> What this task involves
Please report every line in the entries that contains the string "nécessaire".

> Transcribed page contents
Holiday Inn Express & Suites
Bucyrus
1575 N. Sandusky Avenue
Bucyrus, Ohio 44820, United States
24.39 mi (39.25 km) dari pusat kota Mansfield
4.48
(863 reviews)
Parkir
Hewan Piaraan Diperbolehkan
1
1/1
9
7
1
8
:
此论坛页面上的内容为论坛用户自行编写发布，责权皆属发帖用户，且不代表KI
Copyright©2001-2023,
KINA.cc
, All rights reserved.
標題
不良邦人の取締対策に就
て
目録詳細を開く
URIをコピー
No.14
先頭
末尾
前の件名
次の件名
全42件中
==
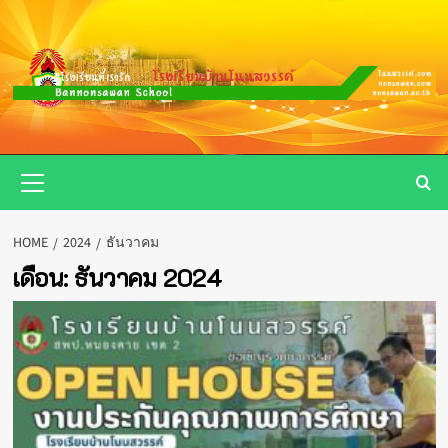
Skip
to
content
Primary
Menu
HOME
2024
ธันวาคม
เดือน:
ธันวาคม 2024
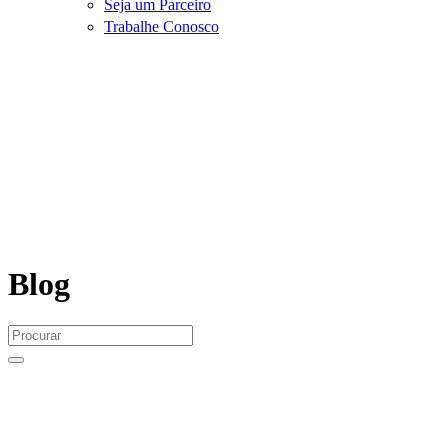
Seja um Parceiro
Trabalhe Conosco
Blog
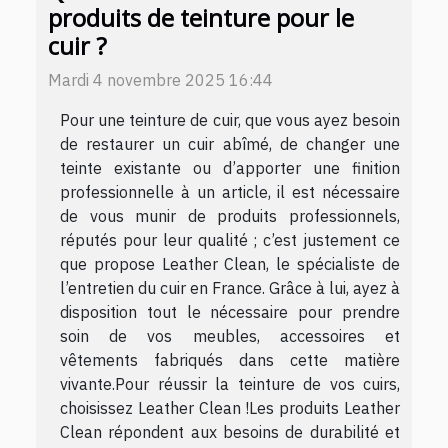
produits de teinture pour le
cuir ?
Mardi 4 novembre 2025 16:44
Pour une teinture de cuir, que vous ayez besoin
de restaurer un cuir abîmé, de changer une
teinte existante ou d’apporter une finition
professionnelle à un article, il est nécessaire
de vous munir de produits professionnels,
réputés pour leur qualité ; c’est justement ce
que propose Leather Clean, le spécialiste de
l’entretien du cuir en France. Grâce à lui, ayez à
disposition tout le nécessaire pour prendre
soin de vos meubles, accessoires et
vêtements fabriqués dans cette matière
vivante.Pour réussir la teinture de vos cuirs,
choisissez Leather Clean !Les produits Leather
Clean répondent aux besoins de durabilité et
...
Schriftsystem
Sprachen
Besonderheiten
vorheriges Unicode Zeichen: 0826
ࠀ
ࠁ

> Solution
professionnelle à un article, il est nécessaire
disposition tout le nécessaire pour prendre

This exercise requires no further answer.